[Transcribed page contents]

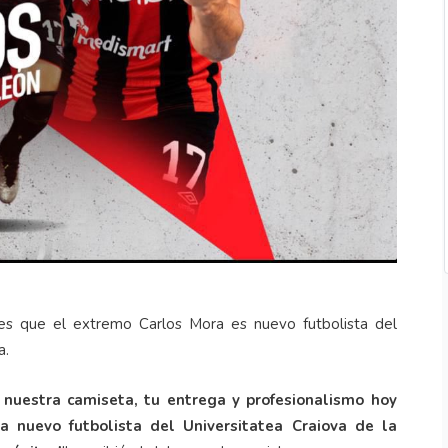
es que el extremo Carlos Mora es nuevo futbolista del
a.
 nuestra camiseta, tu entrega y profesionalismo hoy
a nuevo futbolista del Universitatea Craiova de la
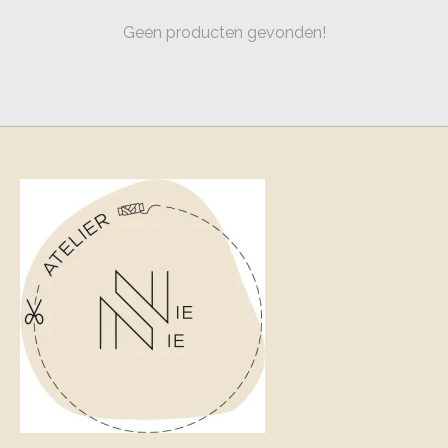
Geen producten gevonden!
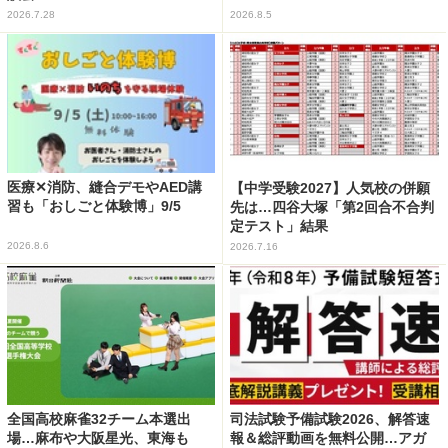
2026.7.28
2026.8.5
医療✕消防、縫合デモやAED講
【中学受験2027】人気校の併願
習も「おしごと体験博」9/5
先は…四谷大塚「第2回合不合判
定テスト」結果
2026.8.6
2026.7.16
全国高校麻雀32チーム本選出
司法試験予備試験2026、解答速
場…麻布や大阪星光、東海も
報＆総評動画を無料公開…アガ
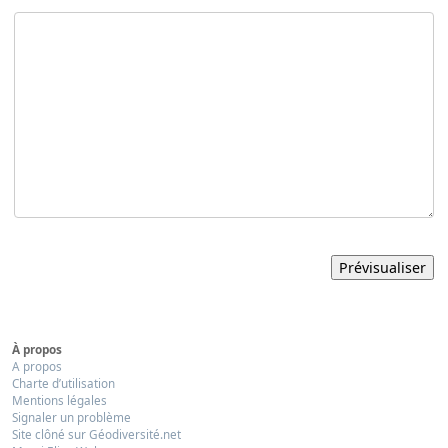
À propos
A propos
Charte d’utilisation
Mentions légales
Signaler un problème
Site clôné sur Géodiversité.net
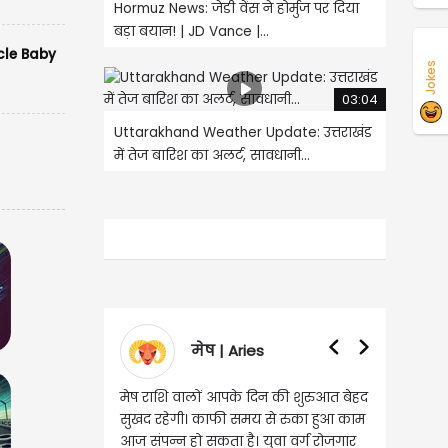
Hormuz News: जेडी वेंस ने होर्मुज पर दिया
बड़ा बयान! | JD Vance |...
cle Baby
Jokes
03:04
Uttarakhand Weather Update: उत्तराखंड
में तेज बारिश का अलर्ट, सावधानी...
मेष | Aries
वृषभ | Taurus
 वालों आपके दिन की शुरुआत बेहद
वृष राशि वालों आज घर की सुख सुविधा
ेगी। काफी समय से रुका हुआ काम
संबंधी चीजों पर खर्च हो सकता है। आर्थिक
न हो सकता है। युवा वर्ग रोजगार
स्थिति बिगड़ सकती है। सोच समझकर धन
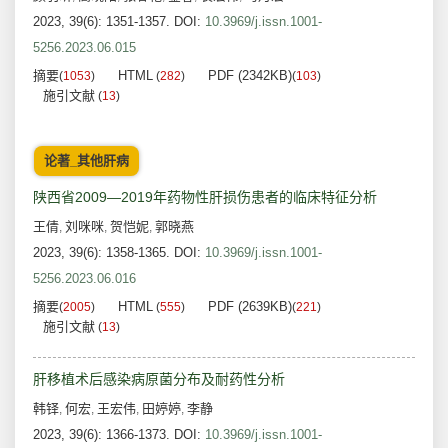
2023, 39(6): 1351-1357.
DOI:
10.3969/j.issn.1001-
5256.2023.06.015
摘要
HTML
PDF (2342KB)
(
1053
)
(
282
)
(
103
)
施引文献
(
13
)
论著_其他肝病
陕西省2009—2019年药物性肝损伤患者的临床特征分析
王倩
刘咪咪
贺恺妮
郭晓燕
,
,
,
2023, 39(6): 1358-1365.
DOI:
10.3969/j.issn.1001-
5256.2023.06.016
摘要
HTML
PDF (2639KB)
(
2005
)
(
555
)
(
221
)
施引文献
(
13
)
肝移植术后感染病原菌分布及耐药性分析
韩铎
何宏
王宏伟
田婷婷
李静
,
,
,
,
2023, 39(6): 1366-1373.
DOI:
10.3969/j.issn.1001-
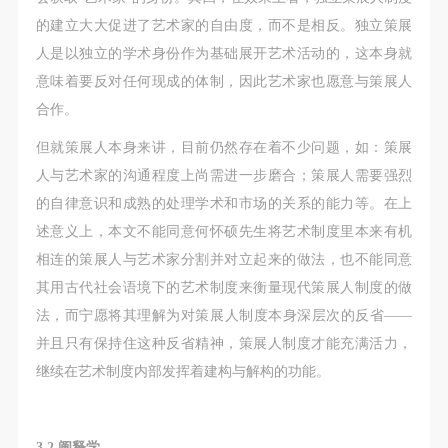
的建立大大促进了艺术家的自由度，而不是相反。独立策展
人是以独立的学术身份作为基础展开艺术活动的，这本身就
意味着要反对任何现成的体制，因此艺术家也愿意与策展人
合作。
但就策展人本身来讲，目前仍然存在着不少问题，如：策展
人与艺术家的沟通程度上尚需进一步磨合；策展人需要强烈
的自律意识和成熟的处理学术和市场的关系的能力等。在上
述意义上，本文不能同意何怀硕先生将艺术制度里本来有机
相连的策展人与艺术家分割并对立起来的做法，也不能同意
其用古代社会语境下的艺术制度来衡量现代策展人制度的做
法，而宁愿将其理解为对策展人制度本身深层次的反省——
并且只有保持住这种反省精神，策展人制度才能充满活力，
继续在艺术制度内部发挥着建构与解构的功能。
3.2 阐释学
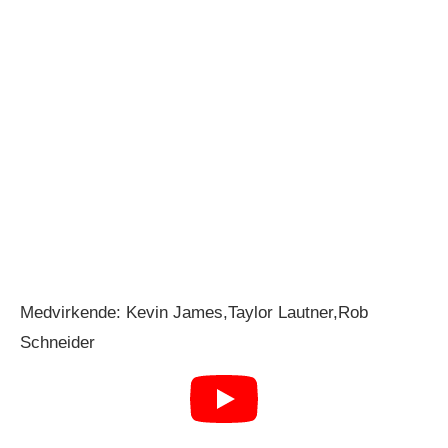
Medvirkende: Kevin James,Taylor Lautner,Rob
Schneider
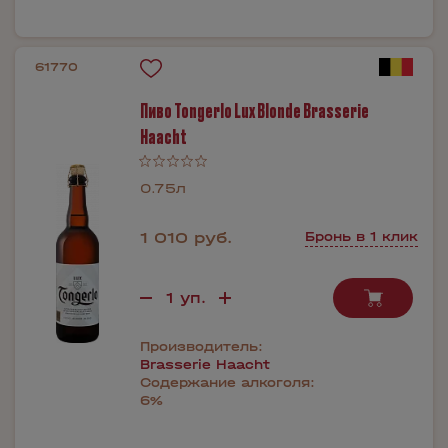
61770
Пиво Tongerlo Lux Blonde Brasserie
Haacht
0.75л
1 010 руб.
Бронь в 1 клик
Производитель:
Brasserie Haacht
Содержание алкоголя:
6%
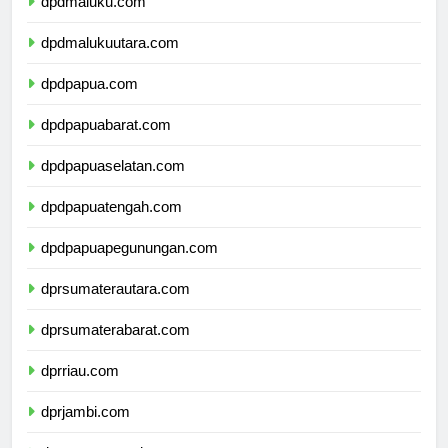
dpdmaluku.com
dpdmalukuutara.com
dpdpapua.com
dpdpapuabarat.com
dpdpapuaselatan.com
dpdpapuatengah.com
dpdpapuapegunungan.com
dprsumaterautara.com
dprsumaterabarat.com
dprriau.com
dprjambi.com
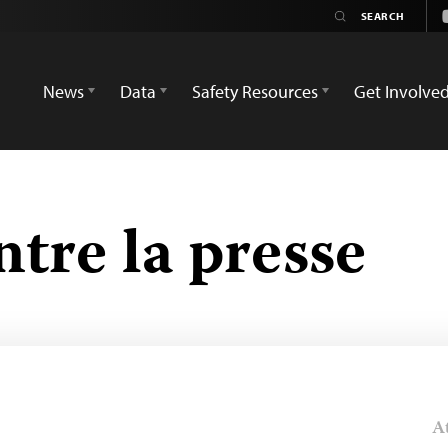
News
Data
Safety Resources
Get Involve
tre la presse
At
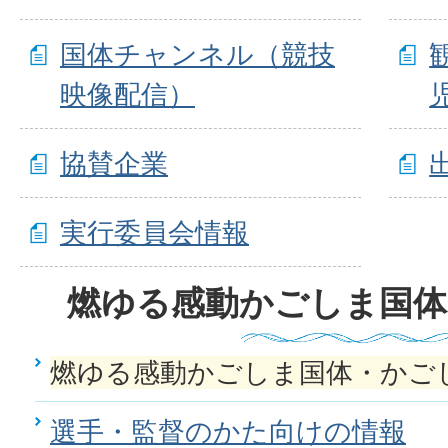
国体チャンネル（競技
映像配信）
協賛企業
実行委員会情報
燃ゆる感動かごしま国体
燃ゆる感動かごしま国体・かご
選手・監督のかた向けの情報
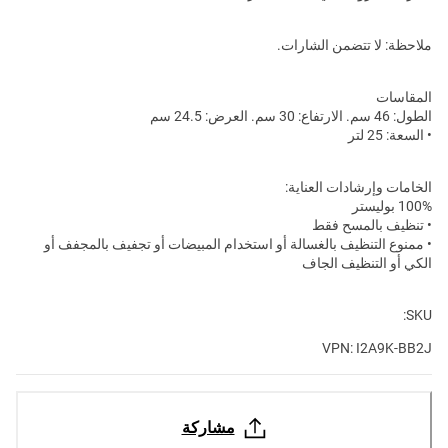
ملاحظة: لا تتضمن الشارات.
المقاسات
الطول: 46 سم. الارتفاع: 30 سم. العرض: 24.5 سم
• السعة: 25 لتر
الخامات وإرشادات العناية:
100% بوليستر
• تنظيف بالمسح فقط
• ممنوع التنظيف بالغسالة أو استخدام المبيضات أو تجفيف بالمجفف أو
الكي أو التنظيف الجاف
SKU:
VPN: I2A9K-BB2J
مشاركة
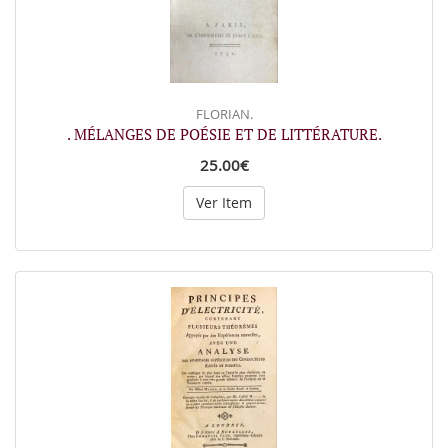
FLORIAN.
. MÉLANGES DE POÉSIE ET DE LITTÉRATURE.
25.00€
Ver Item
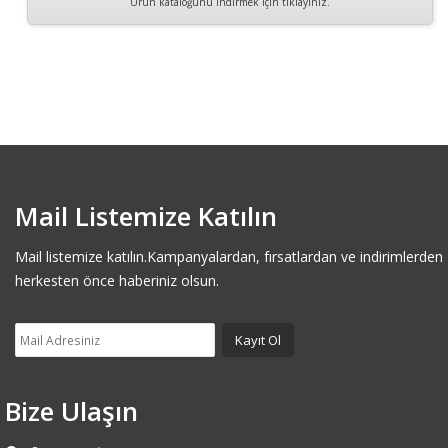
Ürün kataloğunu indirmek için tıklayınız.
Mail Listemize Katılın
Mail listemize katılın.Kampanyalardan, fırsatlardan ve indirimlerden
herkesten önce haberiniz olsun.
Bize Ulaşın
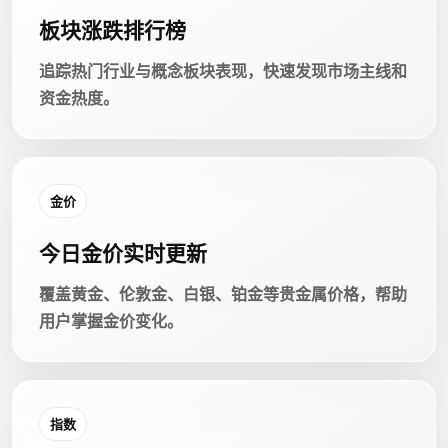
板块涨跌排行榜
追踪热门行业与概念板块表现，快速发现市场主线和
资金热度。
金价
今日金价实时更新
覆盖黄金、伦敦金、白银、铂金等贵金属价格，帮助
用户掌握金价变化。
指数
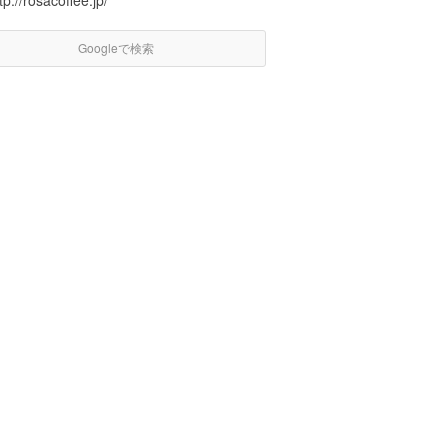
tp://rosacoffee.jp/
Googleで検索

» HOW TO COMPLETE THIS TASK
Whenever a line above has the word "futbolista" in it, copy that line.

» COMPLETED TASK
es que el extremo Carlos Mora es nuevo futbolista del
a nuevo futbolista del Universitatea Craiova de la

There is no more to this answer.